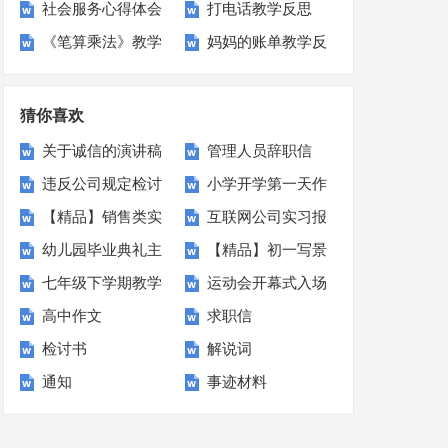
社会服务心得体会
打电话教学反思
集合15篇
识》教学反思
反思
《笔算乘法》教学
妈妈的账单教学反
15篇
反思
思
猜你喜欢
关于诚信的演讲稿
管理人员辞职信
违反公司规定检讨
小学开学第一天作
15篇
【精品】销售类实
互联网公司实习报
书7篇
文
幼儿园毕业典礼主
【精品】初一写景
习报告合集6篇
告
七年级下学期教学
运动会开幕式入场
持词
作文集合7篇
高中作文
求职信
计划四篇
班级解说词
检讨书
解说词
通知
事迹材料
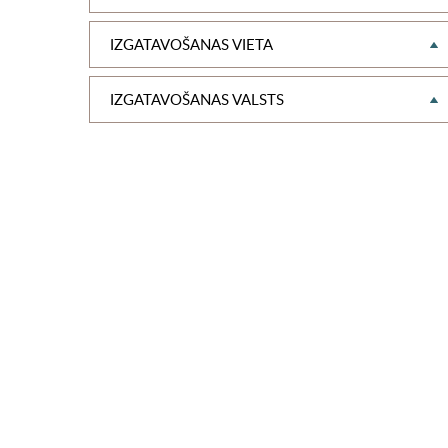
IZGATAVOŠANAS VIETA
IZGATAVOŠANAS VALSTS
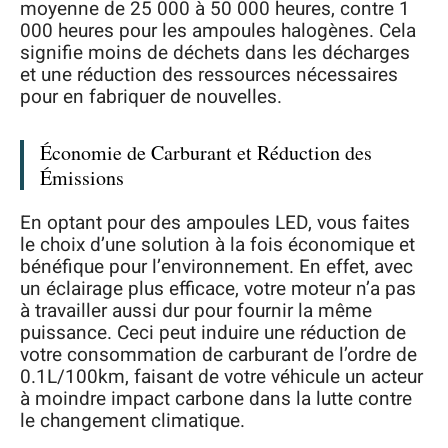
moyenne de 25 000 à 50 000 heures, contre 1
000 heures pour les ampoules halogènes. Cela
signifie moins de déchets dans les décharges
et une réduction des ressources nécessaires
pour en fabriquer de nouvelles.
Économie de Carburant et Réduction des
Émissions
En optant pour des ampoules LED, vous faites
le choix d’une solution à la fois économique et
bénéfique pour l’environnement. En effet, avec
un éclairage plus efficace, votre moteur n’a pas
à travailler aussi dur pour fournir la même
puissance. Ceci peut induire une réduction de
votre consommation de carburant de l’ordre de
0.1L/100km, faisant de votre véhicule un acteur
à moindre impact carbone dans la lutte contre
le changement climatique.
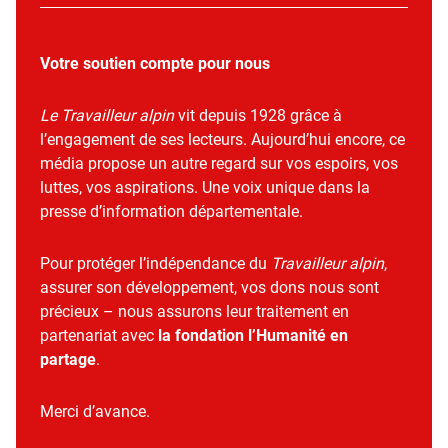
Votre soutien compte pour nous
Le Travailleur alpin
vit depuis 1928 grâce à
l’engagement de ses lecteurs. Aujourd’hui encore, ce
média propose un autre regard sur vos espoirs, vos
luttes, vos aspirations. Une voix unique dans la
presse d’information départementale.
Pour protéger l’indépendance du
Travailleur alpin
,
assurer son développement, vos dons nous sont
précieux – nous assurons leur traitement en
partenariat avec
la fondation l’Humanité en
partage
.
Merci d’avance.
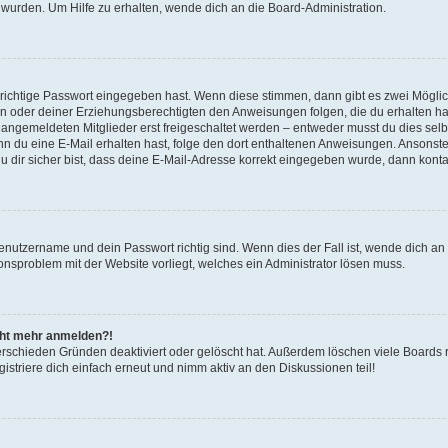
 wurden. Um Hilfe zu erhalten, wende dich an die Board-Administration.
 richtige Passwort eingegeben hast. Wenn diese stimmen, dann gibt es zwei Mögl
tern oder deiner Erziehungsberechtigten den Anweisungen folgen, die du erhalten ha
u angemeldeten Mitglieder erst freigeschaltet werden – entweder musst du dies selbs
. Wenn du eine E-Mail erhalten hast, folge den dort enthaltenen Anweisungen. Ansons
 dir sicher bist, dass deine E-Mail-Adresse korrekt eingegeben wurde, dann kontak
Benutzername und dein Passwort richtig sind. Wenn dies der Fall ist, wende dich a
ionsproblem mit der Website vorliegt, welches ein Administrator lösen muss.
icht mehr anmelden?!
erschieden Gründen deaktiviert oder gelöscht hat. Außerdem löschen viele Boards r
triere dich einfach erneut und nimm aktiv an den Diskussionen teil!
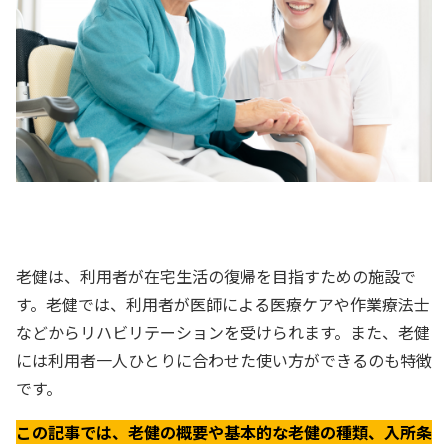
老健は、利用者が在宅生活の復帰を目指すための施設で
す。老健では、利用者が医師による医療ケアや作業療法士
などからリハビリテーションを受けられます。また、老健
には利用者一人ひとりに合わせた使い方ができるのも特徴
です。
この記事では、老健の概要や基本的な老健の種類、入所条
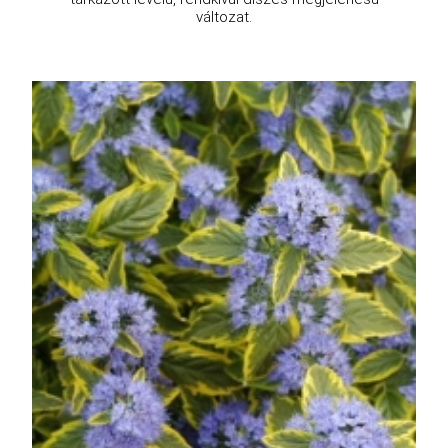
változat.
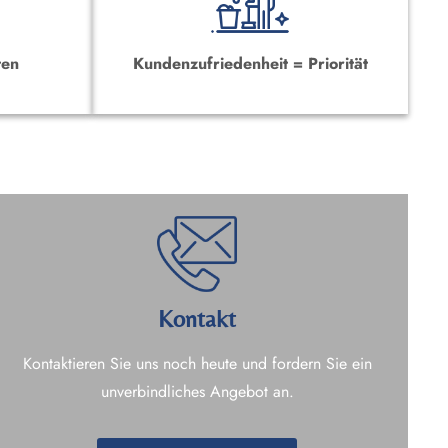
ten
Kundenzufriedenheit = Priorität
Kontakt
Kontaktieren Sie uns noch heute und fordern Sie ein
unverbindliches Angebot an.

■ ■ ■ ■ ■ ■ ■

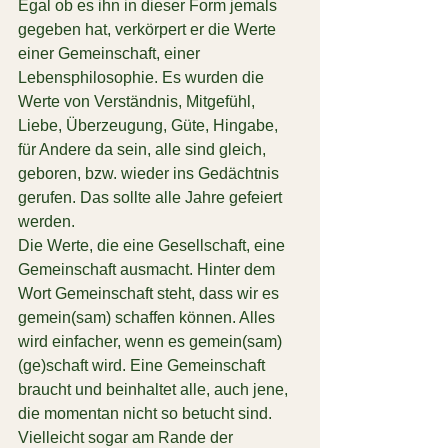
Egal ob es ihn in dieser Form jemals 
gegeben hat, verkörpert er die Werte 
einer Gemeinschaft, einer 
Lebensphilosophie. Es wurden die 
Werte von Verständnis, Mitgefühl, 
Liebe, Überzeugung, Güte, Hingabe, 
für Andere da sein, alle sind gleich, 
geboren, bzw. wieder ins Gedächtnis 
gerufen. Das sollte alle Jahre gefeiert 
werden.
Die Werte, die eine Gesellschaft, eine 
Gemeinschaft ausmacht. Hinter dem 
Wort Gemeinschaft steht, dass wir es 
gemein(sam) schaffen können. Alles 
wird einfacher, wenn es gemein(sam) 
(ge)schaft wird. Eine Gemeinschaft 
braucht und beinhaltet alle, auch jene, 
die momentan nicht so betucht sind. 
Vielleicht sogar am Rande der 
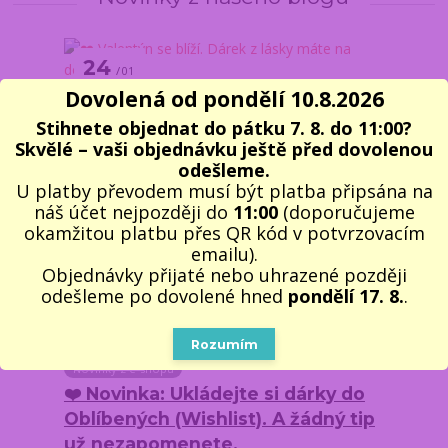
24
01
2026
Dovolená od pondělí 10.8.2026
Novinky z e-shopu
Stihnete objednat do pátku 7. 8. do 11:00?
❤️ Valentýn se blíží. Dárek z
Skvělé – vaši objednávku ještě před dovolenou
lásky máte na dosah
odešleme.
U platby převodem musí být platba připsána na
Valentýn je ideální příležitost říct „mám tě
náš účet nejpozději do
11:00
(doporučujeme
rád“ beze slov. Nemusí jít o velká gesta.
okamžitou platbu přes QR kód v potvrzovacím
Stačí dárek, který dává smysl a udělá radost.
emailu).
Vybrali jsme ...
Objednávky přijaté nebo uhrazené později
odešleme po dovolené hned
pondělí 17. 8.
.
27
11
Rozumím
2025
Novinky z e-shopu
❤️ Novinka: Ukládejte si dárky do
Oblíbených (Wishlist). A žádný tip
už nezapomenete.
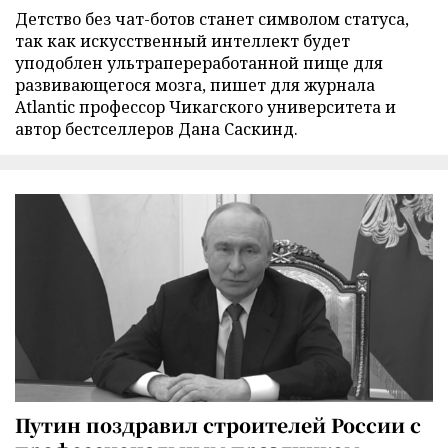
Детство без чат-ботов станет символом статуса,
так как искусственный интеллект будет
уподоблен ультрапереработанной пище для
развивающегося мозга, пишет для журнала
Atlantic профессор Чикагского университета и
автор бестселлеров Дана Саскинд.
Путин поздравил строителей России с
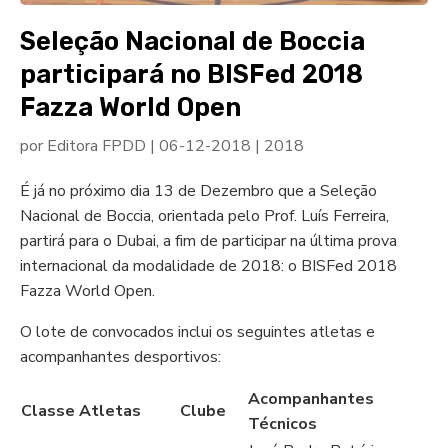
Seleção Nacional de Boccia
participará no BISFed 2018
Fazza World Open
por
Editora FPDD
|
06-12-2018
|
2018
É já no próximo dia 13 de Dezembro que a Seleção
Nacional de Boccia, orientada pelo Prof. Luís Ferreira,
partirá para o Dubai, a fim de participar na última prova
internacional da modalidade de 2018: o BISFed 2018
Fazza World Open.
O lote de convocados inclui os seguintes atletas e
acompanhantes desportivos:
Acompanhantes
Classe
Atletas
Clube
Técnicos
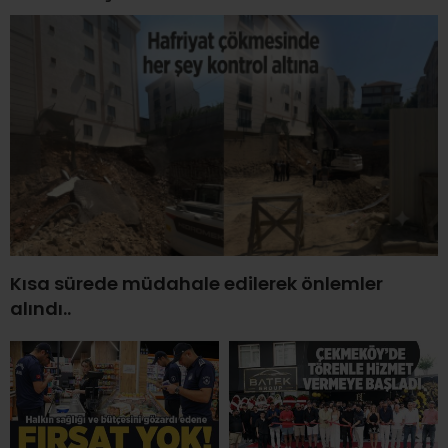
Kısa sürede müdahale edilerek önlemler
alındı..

■ ■ ■ ■ ■ ■ ■

> **AIM OF THE TASK**: Tally the lines in the material above that contain "werden". Respond with the number and nothing else.

> **ANSWER SECTION**: 2